Lo spoglio dei risultati delle elezioni presidenziali, svoltesi martedì scorso in Siria nelle aree sotto il controllo del governo, si è concluso ieri con l’annuncio che l’88,7 per cento degli elettori recatisi alle urne si è espresso a favore del rinnovo del mandato al presidente uscente Bashar al-Assad.  Agli altri due candidati, Hassan al-Nouri e Maher Hajjar è andato rispettivamente il 4,3 e il 3,2 dei suffragi. Pur non essendo di certo un risultato da democrazia davvero funzionante, l’esito di queste elezioni rientra nella norma della democrazia finora possibile nei paesi arabi. Ci sarebbe perciò da domandarsi come mai il Segretario di Stato americano John Kerry, che si è affrettato a definire “senza senso” tali risultati, non avesse invece trovato nulla da ridire quando in Egitto l’aspirante presidente …predestinato alla vittoria dall’esercito (con l’appoggio degli Usa) aveva ottenuto percentuali analoghe; ma la risposta è ovvia.

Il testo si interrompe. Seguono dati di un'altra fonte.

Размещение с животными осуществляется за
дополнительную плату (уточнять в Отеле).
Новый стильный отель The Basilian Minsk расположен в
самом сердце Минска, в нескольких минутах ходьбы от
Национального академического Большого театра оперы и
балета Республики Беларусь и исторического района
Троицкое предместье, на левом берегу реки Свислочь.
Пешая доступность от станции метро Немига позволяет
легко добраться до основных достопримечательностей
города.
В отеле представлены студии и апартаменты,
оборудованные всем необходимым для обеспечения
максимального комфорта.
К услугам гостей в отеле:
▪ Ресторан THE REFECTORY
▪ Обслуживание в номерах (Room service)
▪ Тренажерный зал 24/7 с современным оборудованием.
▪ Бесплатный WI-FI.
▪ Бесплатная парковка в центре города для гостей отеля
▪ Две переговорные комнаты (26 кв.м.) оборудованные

Non si fatica ad immaginare che se, con il giustificato motivo della guerra civile in corso, Bashar al-Assad avesse deciso di rinviare le elezioni, lo si sarebbe perciò accusato di calpestare la democrazia. Siccome invece le ha fatte, ci si precipita a dire che non valgono niente. Qualunque cosa insomma avesse fatto in proposito non aveva scampo. In realtà, malgrado che ciò a Washington dispiaccia, tutti gli osservatori che seguono sul posto la crisi siriana senza pregiudizi sono concordi nel dire che Bashar al-Assad gode del sostegno della maggioranza dei siriani. E sarebbe strano il contrario, considerando che in Siria si tratta di scegliere tra lui e Al-Qaeda, non tra Matteo Renzi e Beppe Grillo. 

Cercando una via d’uscita da questa situazione, gli Stati Uniti e la Gran Bretagna stanno puntando a rafforzare il Fronte Islamico di Hassan Abbud, il più presentabile dei gruppi schierati in armi contro al-Assad, accreditandolo come un’alternativa possibile all’impresentabile Isis, ovvero Al-Qaeda. Proprio nei giorni delle elezioni la Bbc ha diffuso un’ampia intervista ad Hassan Abbud, che nella circostanza fa sfoggio di moderazione (si fa per dire). Si dice contrario all’impiego di terroristi suicidi, afferma che nell’islam c’è spazio per le diversità di opinione, promette in caso di vittoria salvezza agli alawiti (la minoranza religiosa cui appartengono sia al-Assad che buona parte dei membri del suo governo), dice che in una Siria governata dal Fronte Islamico le donne potranno guidare l’auto, andare all’università, portare il velo solo se lo vogliono (fermo restando che se non lo portano peccano); e “i cristiani non avranno niente da temere”. 

Precisa però che il modello di governo del Fronte Islamico è la Sharia, ma che il Fronte non la vuole imporre bensì solo indicare a tutti come ideale. Un bel cocktail insomma per rendersi “spendibili” agli occhi occidentali senza rinunciare ai pilastri di una visione chiaramente integralista dell’islam. È un cocktail che potrà magari trovare qualche bevitore in Occidente, ma di certo non in Siria. E resta poi da vedere quanto in campo islamista pesa il Fronte Islamico rispetto all’Isis.   

Puntare in un tale contesto sulla caduta del regime di al-Assad – come stanno continuando a fare Stati Uniti e Gran Bretagna − è un gesto irresponsabile. Come analogamente è un gesto irresponsabile quello di far leva sulla crisi dell’Ucraina per creare instabilità nel bacino del Dniepr e nella regione del Mar Nero rischiando di farne un altro Medio Oriente. 

I due maggiori Paesi europei più esposti alle conseguenze negative di tali sviluppi, ossia la Germania e l’Italia, dovrebbero fare tutto il possibile per  evitarli.